Difficile...

Difficile… 

Ce qu’il y a dans ce mot…
Non. Ce que, moi, je mets dans ce mot. 

Si je devais faire une petite recette de la difficulté, cela donnerait peut-être…
Stimulation. Indifférence. Colère. Tristesse. Désespoir. Isolement. Explosion. 

Saturation. 

D’abord la stimulation. Les enfants aiment la difficulté. C’est tout nouveau. Il faut réfléchir et, même si on met du temps à trouver la solution, une fois qu’on l’a obtenue, on est heureux, fiers, revigorés. Prêt pour de nouvelles difficultés, qui vont nous permettre de découvrir tellement de choses ! 

Mais très vite, l’indifférence, puisque la difficulté, cela fait alors partie de la vie. Tous les jours, on peut trouver une petite difficulté devant nous. Mais on la surmonte, parce que c’est dans l’ordre naturel des choses. Et on apprend rapidement à doser notre effort face à la difficulté. A petites difficultés, de moindres efforts. Mais face à des difficultés plus imposantes, il va falloir fournir un peu plus d’énergie, un peu plus de temps, de patience, d’indulgence parfois. On ne fournit pas non plus la même chose à chaque fois, bien sûr. Il faut s’adapter. Mais c’est facile. Au début. 

Parce qu’ensuite, on commence à se mettre en colère. Trop de difficultés tue la difficulté et se transforme en situation non pas difficile, mais proprement agaçante. Soit parce qu’on n’a plus le temps de parer à ces difficultés, soit parce qu’on en rencontre une vraiment encombrante… Ou bien, parce qu’on est fatigué de voir autant de difficultés. Parfois en trop grand nombre à la fois. Alors on s’énerve. Et quelques fois… Se mettre en colère nous apaise. Dans de rares cas… Cela nous aide, même. Soit à trouver la solution. Soit à faire disparaître la difficulté. Par nous-même ou par des intermédiaires. Pendant un certain temps, en tout cas… 
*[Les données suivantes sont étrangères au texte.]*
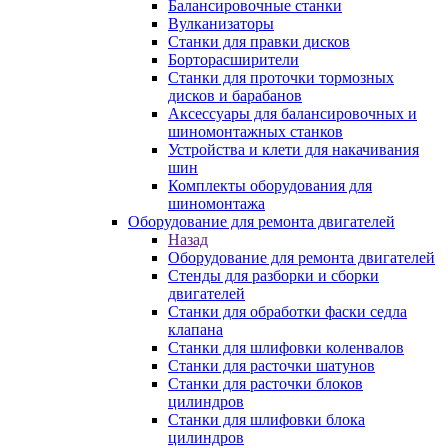
Балансировочные станки
Вулканизаторы
Станки для правки дисков
Борторасширители
Станки для проточки тормозных
дисков и барабанов
Аксессуары для балансировочных и
шиномонтажных станков
Устройства и клети для накачивания
шин
Комплекты оборудования для
шиномонтажа
Оборудование для ремонта двигателей
Назад
Оборудование для ремонта двигателей
Стенды для разборки и сборки
двигателей
Станки для обработки фаски седла
клапана
Станки для шлифовки коленвалов
Станки для расточки шатунов
Станки для расточки блоков
цилиндров
Станки для шлифовки блока
цилиндров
Après un certain temps, la colère est remplacée par la tristesse. Il est trop difficile de résister à toutes ces difficultés de la vie. La colère ne suffit plus. Et puis… Etre dans un état permanent de colère est trop fatigant… Beaucoup trop épuisant… On réagit violemment et cela nous énerve encore plus, autant que cela énerve les autres… Alors on est fatigué et, finalement… On est triste. Tout, autour de nous, nous rappelle de mauvais souvenirs, nous rappelle ces moments difficiles qu’au fur et à mesure de la vie, on accumule, on garde au fond de nous, parce qu’il est inutile de les ressortir à un quelconque moment. Et les larmes viennent. Parfois nous apaise, mais ça ne dure pas longtemps. Pourtant, on continue à être triste. Certains arrivent à rester à ce stade là de la difficulté. Ils sont tristes et parviennent même à passer des moments de bonheur. Les larmes deviennent un secours inébranlable contre les moments difficiles. Cela arrange tout. D’autres ne peuvent se contenter de l’effusion de la tristesse… 
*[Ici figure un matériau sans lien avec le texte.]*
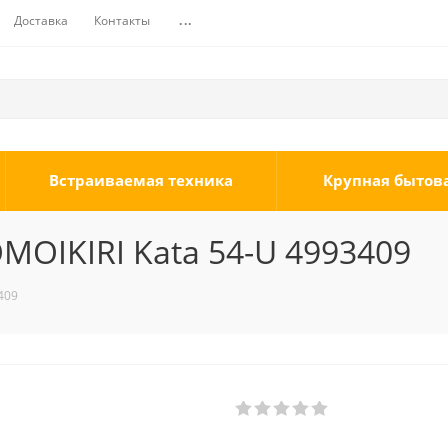
Доставка
Контакты
...
Встраиваемая техника
Крупная бытов
MOIKIRI Kata 54-U 4993409
409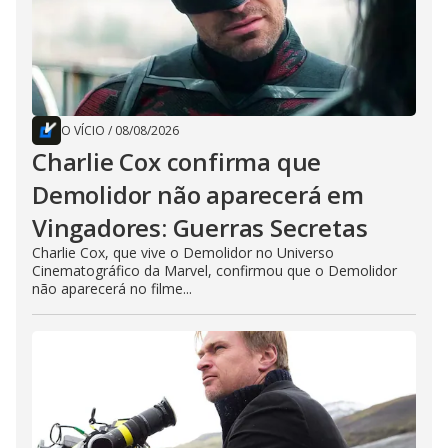
O VÍCIO
/
08/08/2026
Charlie Cox confirma que
Demolidor não aparecerá em
Vingadores: Guerras Secretas
Charlie Cox, que vive o Demolidor no Universo
Cinematográfico da Marvel, confirmou que o Demolidor
não aparecerá no filme...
Le désespoir arrive alors lentement. On ne s’en rend pas compte. On pense être fort, différent des autres. On a des réactions peut-être forcées, pour être sûr qu’on est unique, qu’on n’a pas besoin de toutes ces choses bateau que l’on propose à tout le monde pour mieux supporter les moments difficiles. Mais, tout doucement, on plonge dans le désespoir. On s’enfonce tranquillement dans sa masse sombre, sans réagir, puisqu’on ne s’en aperçoit pas. Les autres le voient. Peut-être même essaient-ils de faire quelque chose pour nous empêcher de sombrer complètement. Mais on reste dans nos moments de légère déprime, où tout autour de nous est voilé de cette masse sombre, cet écran de désespoir dans lequel on reste. Les lumières extérieures s’éteignent peu à peu… On arrive finalement… A la prochaine étape. 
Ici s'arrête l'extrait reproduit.